Le sacrement des malades : histoire et enracinement scripturaire

Un sacrement né du ministère de guérison du Christ

Le sacrement des malades trouve son origine dans la mission même de Jésus-Christ. Tout au long des Évangiles, le Seigneur se montre proche des personnes souffrantes. Il guérit les malades, relève les personnes exclues et manifeste à travers ses gestes la tendresse de Dieu pour ceux qui traversent l’épreuve.

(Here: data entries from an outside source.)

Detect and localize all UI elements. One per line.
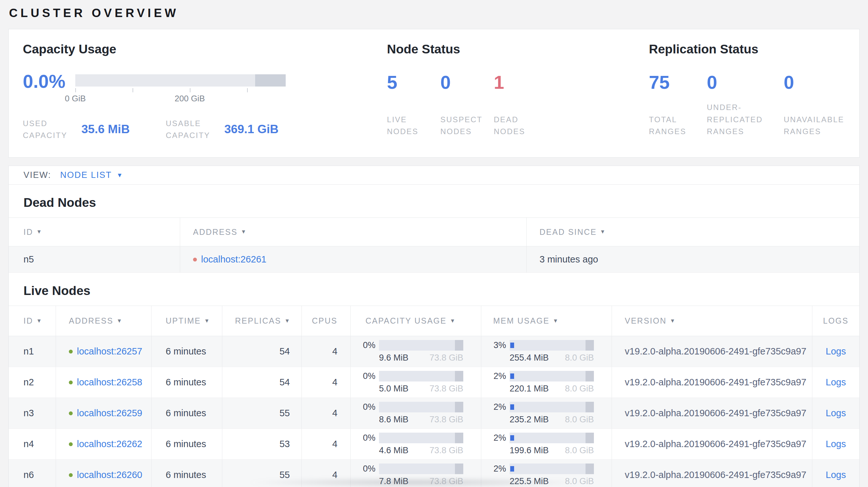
mem-percent-label: 3% bbox=[481, 340, 509, 351]
capacity-used: 5.0 MiB bbox=[379, 384, 409, 394]
dead-nodes-label: Dead Nodes bbox=[494, 113, 541, 137]
sort-arrow-icon: ▼ bbox=[36, 229, 42, 235]
replication-status-section: Replication Status 75 Total Ranges 0 Und… bbox=[649, 42, 859, 157]
capacity-bar: 0 GiB 200 GiB bbox=[75, 74, 286, 104]
logs-link[interactable]: Logs bbox=[826, 408, 846, 419]
mem-mini-bar bbox=[509, 402, 594, 412]
dead-col-header-address[interactable]: Address▼ bbox=[180, 218, 526, 246]
node-address-link[interactable]: localhost:26258 bbox=[77, 377, 142, 388]
node-version: v19.2.0-alpha.20190606-2491-gfe735c9a97 bbox=[612, 429, 812, 459]
live-status-dot-icon bbox=[69, 442, 73, 446]
capacity-percent-label: 0% bbox=[351, 463, 379, 474]
node-capacity-cell: 0% 9.6 MiB 73.8 GiB bbox=[350, 336, 481, 367]
sort-arrow-icon: ▼ bbox=[117, 318, 122, 324]
live-col-header-address[interactable]: Address▼ bbox=[56, 306, 151, 336]
node-address-link[interactable]: localhost:26262 bbox=[77, 439, 142, 449]
table-row: n2 localhost:26258 6 minutes 54 4 0% 5.0… bbox=[9, 367, 859, 398]
live-status-dot-icon bbox=[69, 412, 73, 415]
node-id: n6 bbox=[9, 469, 56, 480]
node-uptime: 6 minutes bbox=[151, 367, 222, 397]
logs-link[interactable]: Logs bbox=[826, 377, 846, 388]
node-version: v19.2.0-alpha.20190606-2491-gfe735c9a97 bbox=[612, 398, 812, 428]
mem-total: 8.0 GiB bbox=[565, 384, 594, 394]
mem-mini-bar bbox=[509, 463, 594, 474]
live-col-header-uptime[interactable]: Uptime▼ bbox=[151, 306, 222, 336]
capacity-total: 73.8 GiB bbox=[430, 353, 463, 363]
table-row: n3 localhost:26259 6 minutes 55 4 0% 8.6… bbox=[9, 398, 859, 429]
capacity-percent-label: 0% bbox=[351, 371, 379, 382]
dead-nodes-table: ID▼ Address▼ Dead Since▼ n5 localhost:26… bbox=[9, 218, 859, 273]
node-capacity-cell: 0% 8.6 MiB 73.8 GiB bbox=[350, 398, 481, 428]
node-address-cell: localhost:26260 bbox=[56, 460, 151, 487]
used-capacity-label: Used Capacity bbox=[23, 118, 78, 141]
capacity-tick-label-0: 0 GiB bbox=[65, 94, 86, 104]
view-selector[interactable]: Node List ▼ bbox=[60, 170, 123, 180]
node-uptime: 6 minutes bbox=[151, 336, 222, 367]
sort-arrow-icon: ▼ bbox=[670, 318, 675, 324]
mem-total: 8.0 GiB bbox=[565, 353, 594, 363]
node-replicas: 54 bbox=[222, 336, 302, 367]
table-row: n4 localhost:26262 6 minutes 53 4 0% 4.6… bbox=[9, 429, 859, 460]
capacity-usage-title: Capacity Usage bbox=[23, 42, 387, 56]
live-col-header-mem[interactable]: Mem Usage▼ bbox=[481, 306, 612, 336]
dead-nodes-count: 1 bbox=[494, 74, 547, 90]
node-address-cell: localhost:26259 bbox=[56, 398, 151, 428]
sort-arrow-icon: ▼ bbox=[600, 229, 606, 235]
node-address-link[interactable]: localhost:26259 bbox=[77, 408, 142, 419]
capacity-total: 73.8 GiB bbox=[430, 384, 463, 394]
node-address-link[interactable]: localhost:26257 bbox=[77, 346, 142, 357]
capacity-used: 9.6 MiB bbox=[379, 353, 409, 363]
mem-percent-label: 2% bbox=[481, 371, 509, 382]
live-nodes-table: ID▼ Address▼ Uptime▼ Replicas▼ CPUs Capa… bbox=[9, 305, 859, 487]
node-version: v19.2.0-alpha.20190606-2491-gfe735c9a97 bbox=[612, 367, 812, 397]
sort-arrow-icon: ▼ bbox=[241, 229, 246, 235]
live-status-dot-icon bbox=[69, 350, 73, 354]
sort-arrow-icon: ▼ bbox=[284, 318, 290, 324]
usable-capacity-label: Usable Capacity bbox=[166, 118, 221, 141]
node-address-cell: localhost:26257 bbox=[56, 336, 151, 367]
node-capacity-cell: 0% 4.6 MiB 73.8 GiB bbox=[350, 429, 481, 459]
dead-node-dead-since: 3 minutes ago bbox=[526, 247, 859, 272]
capacity-mini-bar bbox=[379, 402, 463, 412]
under-replicated-label: Under-replicated Ranges bbox=[707, 101, 775, 137]
capacity-mini-bar bbox=[379, 340, 463, 351]
live-col-header-version[interactable]: Version▼ bbox=[612, 306, 812, 336]
total-ranges-count: 75 bbox=[649, 74, 707, 90]
dead-col-header-id[interactable]: ID▼ bbox=[9, 218, 180, 246]
node-logs-cell: Logs bbox=[812, 367, 859, 397]
live-col-header-logs: Logs bbox=[812, 306, 859, 336]
live-col-header-capacity[interactable]: Capacity Usage▼ bbox=[350, 306, 481, 336]
logs-link[interactable]: Logs bbox=[826, 469, 846, 480]
unavailable-ranges-count: 0 bbox=[784, 74, 859, 90]
node-version: v19.2.0-alpha.20190606-2491-gfe735c9a97 bbox=[612, 460, 812, 487]
capacity-percent-label: 0% bbox=[351, 340, 379, 351]
capacity-mini-bar bbox=[379, 433, 463, 443]
capacity-mini-bar bbox=[379, 463, 463, 474]
node-mem-cell: 2% 235.2 MiB 8.0 GiB bbox=[481, 398, 612, 428]
node-id: n2 bbox=[9, 377, 56, 388]
dead-node-address-link[interactable]: localhost:26261 bbox=[201, 254, 267, 265]
live-col-header-replicas[interactable]: Replicas▼ bbox=[222, 306, 302, 336]
capacity-tick-label-200: 200 GiB bbox=[175, 94, 205, 104]
logs-link[interactable]: Logs bbox=[826, 439, 846, 449]
dead-nodes-heading: Dead Nodes bbox=[9, 185, 859, 218]
node-cpus: 4 bbox=[302, 336, 350, 367]
usable-capacity-value: 369.1 GiB bbox=[224, 123, 279, 136]
dead-col-header-dead-since[interactable]: Dead Since▼ bbox=[526, 218, 859, 246]
mem-percent-label: 2% bbox=[481, 402, 509, 412]
live-col-header-id[interactable]: ID▼ bbox=[9, 306, 56, 336]
logs-link[interactable]: Logs bbox=[826, 346, 846, 357]
dead-node-address-cell: localhost:26261 bbox=[180, 247, 526, 272]
node-status-section: Node Status 5 Live Nodes 0 Suspect Nodes… bbox=[387, 42, 649, 157]
node-address-link[interactable]: localhost:26260 bbox=[77, 469, 142, 480]
capacity-total: 73.8 GiB bbox=[430, 415, 463, 425]
node-capacity-cell: 0% 5.0 MiB 73.8 GiB bbox=[350, 367, 481, 397]
view-selected-value[interactable]: Node List bbox=[60, 170, 112, 180]
bottom-shadow bbox=[248, 478, 582, 487]
capacity-usage-section: Capacity Usage 0.0% 0 GiB 200 GiB Used C… bbox=[23, 42, 387, 157]
live-nodes-heading: Live Nodes bbox=[9, 273, 859, 305]
node-address-cell: localhost:26258 bbox=[56, 367, 151, 397]
node-logs-cell: Logs bbox=[812, 398, 859, 428]
node-cpus: 4 bbox=[302, 367, 350, 397]
live-nodes-label: Live Nodes bbox=[387, 113, 435, 137]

Les guérisons accomplies par le Christ ne sont pas seulement des actes de compassion ; elles annoncent déjà le salut offert à l’humanité tout entière.

L’envoi des apôtres

Avant sa Passion, Jésus associe ses disciples à cette mission. L’Évangile selon saint Marc rapporte que les apôtres « faisaient des onctions d’huile à de nombreux malades et les guérissaient » (Mc 6,13). Dès cette époque, l’huile devient le signe visible de la grâce de Dieu agissant auprès des personnes malades.

Le témoignage de l’Église primitive

Le fondement biblique le plus explicite de ce sacrement se trouve dans la Lettre de saint Jacques : « L’un de vous est malade ? Qu’il appelle les anciens de l’Église ; ils prieront sur lui après lui avoir fait une onction d’huile au nom du Seigneur » (Jc 5,14-15). Ce texte montre que dès les premiers temps du christianisme, la communauté chrétienne accompagnait les malades par la prière et l’onction.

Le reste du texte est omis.